• Dawn's Fresh Salsa

    2-large fresh tomatoes, chopped and drain as much juice as possible by putting in a colander to drain
  • 1/2 cup bright red pepper, chopped fine
  • 2-cloves fresh garlic
  • 1/2 large onion (color your choice but red is nice) chopped fine
  • 2-Tbsp fresh lemon juice
  • Salt to taste
  • Chili peppers to taste (I crushed dried various peppers from my garden)


The key is to let this sit a minimum of 4-hours to let the flavors meld to that delightful full-bodied zing!

Serve this with your choice of chiperoos and Dawn loves Blue Tortilla Chips!

Enjoy!

 

Mt. Iron Salsa - Gwen Benson of Iron

  • 10 cups tomatoes
  • 5 cups peppers (mixed, red, yellow and green bell)
  • 5 cups onion
  • 2/5 cups hot peppers (habaneros and jalapenos)
  • 1 1/4 cup cider vinegar
  • 4 Tbsp. cilantro
  • 3 tsp. salt
  • 1 tsp Tabasco sauce
  • fresh garlic (optional)

Chop all fresh ingredients; add vinegar, salt and Tabasco sauce.

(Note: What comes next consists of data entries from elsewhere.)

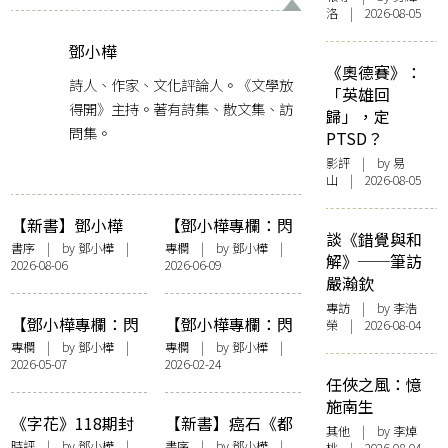
洛 | 2026-08-05
鄧小樺
《奧德賽》：
詩人、作家、文化評論人。《文學放
「英雄回
得開》主持。著有詩集、散文集、訪
歸」，定
問集。
PTSD？
影評
| by 易
山 | 2026-08-05
【新書】鄧小樺
【鄧小樺專欄：閃
談《錯覺與和
《無憂花》自序
爍其辭】女人抽薄
書序
| by
鄧小樺
|
專欄
| by
鄧小樺
|
解》──筆訪
2026-08-06
2026-06-09
荷長煙——看政府
嚴瀚欽
控煙加辣
專訪
| by 李浩
【鄧小樺專欄：閃
【鄧小樺專欄：閃
榮 | 2026-08-04
爍其辭】這樣的時
爍其辭】享受努
專欄
| by
鄧小樺
|
專欄
| by
鄧小樺
|
2026-05-07
2026-02-24
間到底有何意義
力：《夜王》決戰
任俠之風：憶
《金多寶》
施南生
《字花》118期封
【新書】癌石《都
其他
| by 李焯
面事件之我見
是騙人的》鄧小樺
時評
| by
鄧小樺
|
書序
| by
鄧小樺
|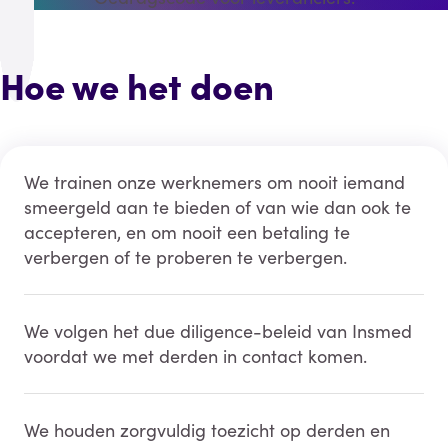
Hoe we het doen
We trainen onze werknemers om nooit iemand
smeergeld aan te bieden of van wie dan ook te
accepteren, en om nooit een betaling te
verbergen of te proberen te verbergen.
We volgen het due diligence-beleid van Insmed
voordat we met derden in contact komen.
We houden zorgvuldig toezicht op derden en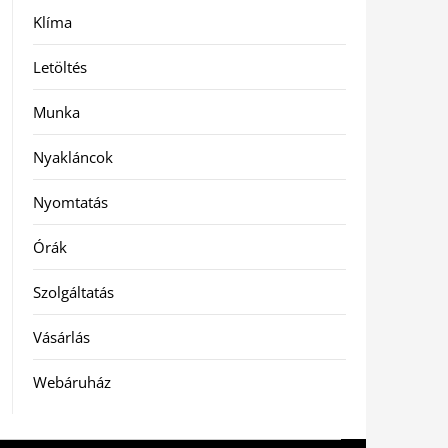
Klíma
Letöltés
Munka
Nyakláncok
Nyomtatás
Órák
Szolgáltatás
Vásárlás
Webáruház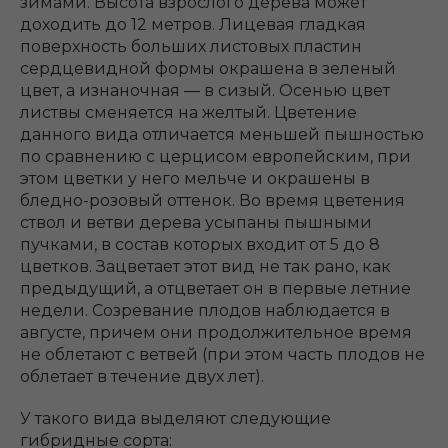
зимами. Высота взрослого дерева может
доходить до 12 метров. Лицевая гладкая
поверхность больших листовых пластин
сердцевидной формы окрашена в зеленый
цвет, а изнаночная ― в сизый. Осенью цвет
листвы сменяется на желтый. Цветение
данного вида отличается меньшей пышностью
по сравнению с церцисом европейским, при
этом цветки у него мельче и окрашены в
бледно-розовый оттенок. Во время цветения
ствол и ветви дерева усыпаны пышными
пучками, в состав которых входит от 5 до 8
цветков. Зацветает этот вид не так рано, как
предыдущий, а отцветает он в первые летние
недели. Созревание плодов наблюдается в
августе, причем они продолжительное время
не облетают с ветвей (при этом часть плодов не
облетает в течение двух лет).
У такого вида выделяют следующие
гибридные сорта: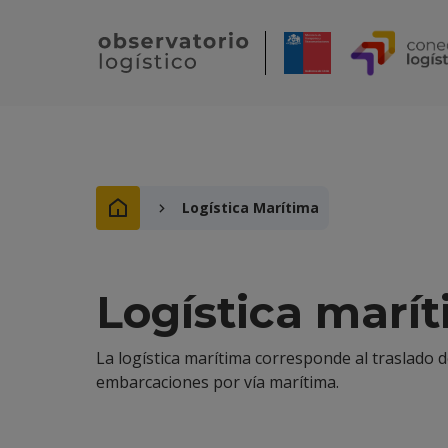
Logística Marítima
Logística marí
La logística marítima corresponde al traslado 
embarcaciones por vía marítima.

Here is where Dawn stopped and and mixed all together (with the garlic) and we enjoyed as is.

You can go on to bring to a boil and simmer for 10 min. Put in fruit jars and hot water bath for 15 min.

This recipe was the #1 winner of our Salsa Contest

 

 

 

 

Fruit and Veggie Salsa - Joanie Potter

  • Cut up 1 fresh pineapple in salsa sized chunks
  • 2-3 kiwis, peeled and chunked
  • 1 mango, peeled and chunked
  • 1 green pepper, chunked
  • 1 red pepper, chunked *
  • 1 large onion, chopped

Mix together all the ingredients and store in the fridge. It will last for a week.

* in place of the red pepper you may use a large jar of pimentos with the juice to add some zing.